Les enjeux d’une économie parallèle

Christine AULAGNER

03 / 1996

AT était éducateur de prévention de 1989 à 1994 dans un quartier d’une ville rhônalpine. Il s’est trouvé confronté, à un système de travail au noir très organisé profitant à de nombreux jeunes. Cette activité venait en contradiction avec ce qu’il proposait en particulier en ce qui concerne le rapport à la loi ; il s’agissait de la vente de confiseries, avec profit, d’un produit licite donc mais dans des conditions illégales. Le système D développé pour cette vente ambulante continue de prospérer dans l’ombre de l’économie locale. Cette économie en marge, est connue et tolérée des pouvoirs publics locaux. Implicitement acceptée, elle reste un sujet tabou. AT a voulu comprendre les enjeux de cette économie pour les jeunes afin de pouvoir adapter son mode d’intervention professionnel à leurs réalités. Il faisait l’hypothèse que les jeunes acquéraient dans ce système de vente, des savoir-faire qui devraient leur permettre à un moment donné de "rebondir" sur d’autres perspectives. Il a pour cela rencontré des jeunes étant sortis du système, d’autres étant encore dedans, des familles, des personnels des services administratifs, judiciaires...

UN SYSTèME DE VENTE TRèS ORGANISÉ, AVEC DES RèGLES PRÉCISES... MAIS ILLÉGAL

"Inventé" dans les années d’après-guerre, ce système de vente ambulante aux abords des tours cyclistes, s’est transmis des Italiens du centre ville aux jeunes du quartier où AT travaillait... Aujourd’hui, on retrouve ces jeunes un peu partout lors d’événements sportifs, de concerts, dans les centres villes. Mais, si cette activité est lucrative, elle ne fait l’objet d’aucune déclaration fiscale, sociale... C’est là que le bât blesse. Les "tauliers" sont les seules personnes en règle. Inscrits au registre du commerce comme vendeurs ambulants, ils ont leur véhicule, achètent la confiserie... et embauchent les jeunes sans les déclarer. Ils se trouvent donc dans l’illégalité et ils sont souvent réprimés pour ce travail clandestin. Une cinquantaine d’interpellations sont annuellement recensées au Tribunal de grande instance du département. Malgré cette répression, cette économie informelle perdure et se développe.

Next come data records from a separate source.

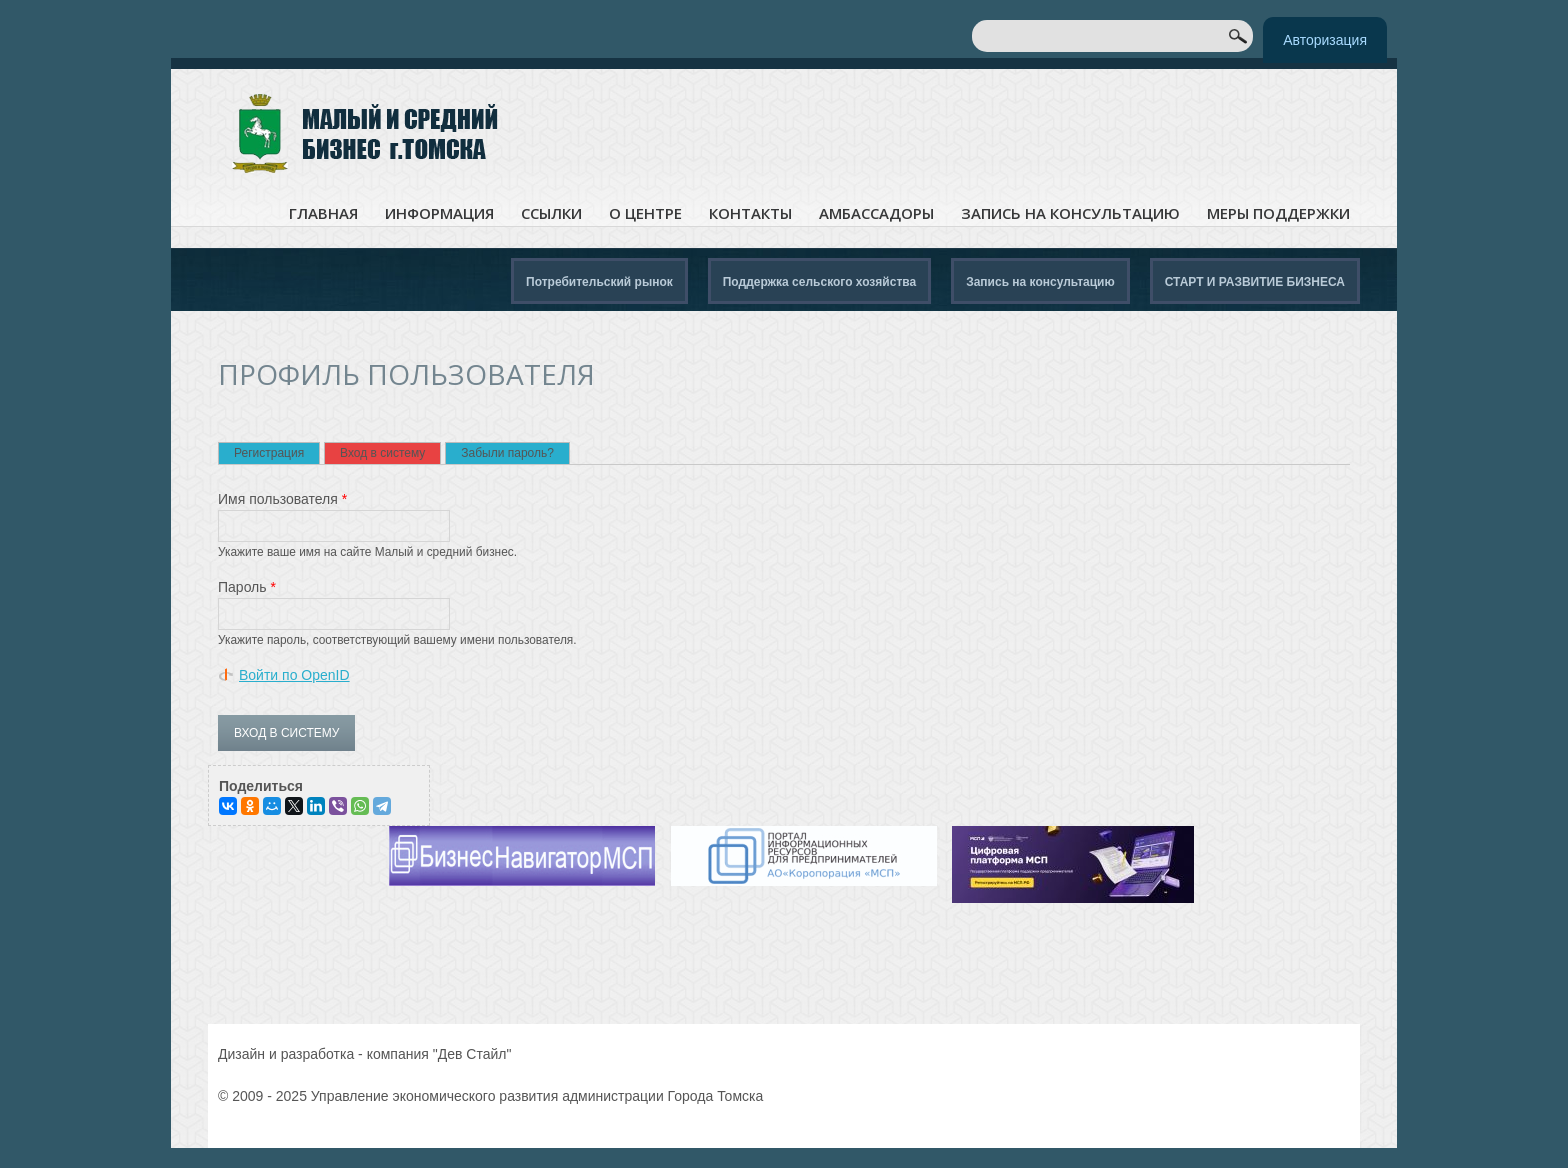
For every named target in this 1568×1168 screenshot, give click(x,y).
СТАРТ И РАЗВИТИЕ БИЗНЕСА (1255, 282)
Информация (439, 213)
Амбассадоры (876, 213)
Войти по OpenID (294, 675)
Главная (323, 213)
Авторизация (1325, 40)
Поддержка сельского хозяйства (819, 282)
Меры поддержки (1278, 213)
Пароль (247, 587)
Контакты (750, 213)
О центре (645, 213)
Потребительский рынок (599, 282)
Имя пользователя (282, 499)
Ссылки (551, 213)
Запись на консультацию (1070, 213)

Après de nombreux recoupements, AT estime à une soixantaine environ les "tauliers" (moyenne d’âge 25 ans), qui feraient travailler à peu près 200 personnes (plus jeunes). Les bénéfices pour les tauliers peuvent aller jusqu’à 20 000 F/mois sur 8 mois de saison, probablement moins de la moitié pour les vendeurs...

Le taulier est quelqu’un de reconnu par les jeunes. Il est le chef d’équipe, celui qui prend les risques, il définit sa tournée, de fait il impulse un code de conduite. Chaque groupe vit avec le même objectif : vendre le maximum de confiseries.

Cette vie collective de fait (un "taulier" et trois jeunes par voiture)nécessite une confiance et une solidarité réciproques, crée une alliance qui unit tous les membres, impose une discipline... C’est aussi un espace de liberté et d’ouverture sur la vie "hors du quartier où tout est pourri, l’art du bonimenteur peut se développer...". AT note "un côté restructurant des individus (lois du groupe, normes à intégrer)et un autre déstabilisant (vie de famille morcelée, conduites à risques)qui confirme le paradoxe du rôle formateur du système D".

DES EFFETS SUR LE QUARTIER, L’ENVIRONNEMENT FAMILIAL...

Peut-on dire que l’absence de perspectives d’emploi développe cette économie parallèle ? Toujours est-il que de saisonnière, l’activité de vendeur ambulant de confiserie tend à devenir pour un certain nombre de jeunes une activité continue, quasi "professionnelle", même si certains ont d’autres projets. Plus souvent "flambé" lors des tournées, l’argent gagné est malgré tout réinjecté pour partie dans l’économie locale par la consommation, l’épargne. Il sert de soutien communautaire et des effets se font sentir sur le quartier. Par exemple, un faible taux d’impayés de loyers est à noter, de même qu’une hausse des ventes dans les commerces locaux aux retours des saisons. D’ailleurs aucun commerce n’a fermé depuis dix ans dans ce quartier. Pendant les périodes d’été, "une baisse des faits délictueux est constatée". Dans les familles concernées, le sujet a longtemps été tabou, vécu comme palliatif, mais même si la morale n’est pas sauve, ce système "peut protéger leurs enfants des mauvaises fréquentations du quartier", "il a permis de financer des études, ou d’assurer le quotidien à certains moments". Certains ont même développé l’épargne, pour réinvestir dans le système (devenir taulier, acheter la voiture, le stock...), ou pour d’autres projets, entre autres de création d’activité commerciale... "Blanchiment" d’argent gagné dans un cadre illégal, cette épargne permet de réaliser des projets et de s’inscrire dans le monde économique sur un mode légal.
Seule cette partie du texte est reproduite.